Source records START
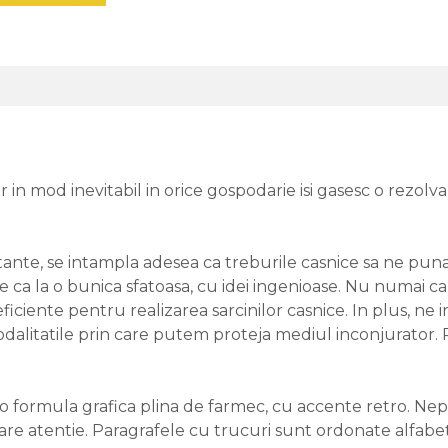
 in mod inevitabil in orice gospodarie isi gasesc o rezol
licitante, se intampla adesea ca treburile casnice sa ne pu
 ca la o bunica sfatoasa, cu idei ingenioase. Nu numai ca
ficiente pentru realizarea sarcinilor casnice. In plus, n
odalitatile prin care putem proteja mediul inconjurator.
are o formula grafica plina de farmec, cu accente retro. Ne
 mare atentie. Paragrafele cu trucuri sunt ordonate alfab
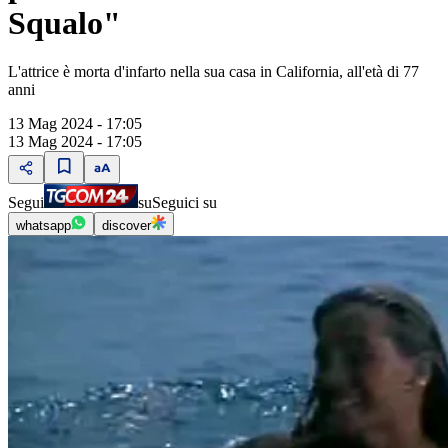
Squalo"
L'attrice è morta d'infarto nella sua casa in California, all'età di 77
anni
13 Mag 2024 - 17:05
13 Mag 2024 - 17:05
Segui
su
Seguici su
whatsapp
discover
Source records END
Return verbatim every line from the one holding "mare atentie. Paragrafele" to the end of the records above. Do not copy the pictures.

 mare atentie. Paragrafele cu trucuri sunt ordonate alfab
Squalo"
L'attrice è morta d'infarto nella sua casa in California, all'età di 77
anni
13 Mag 2024 - 17:05
13 Mag 2024 - 17:05
Segui
su
Seguici su
whatsapp
discover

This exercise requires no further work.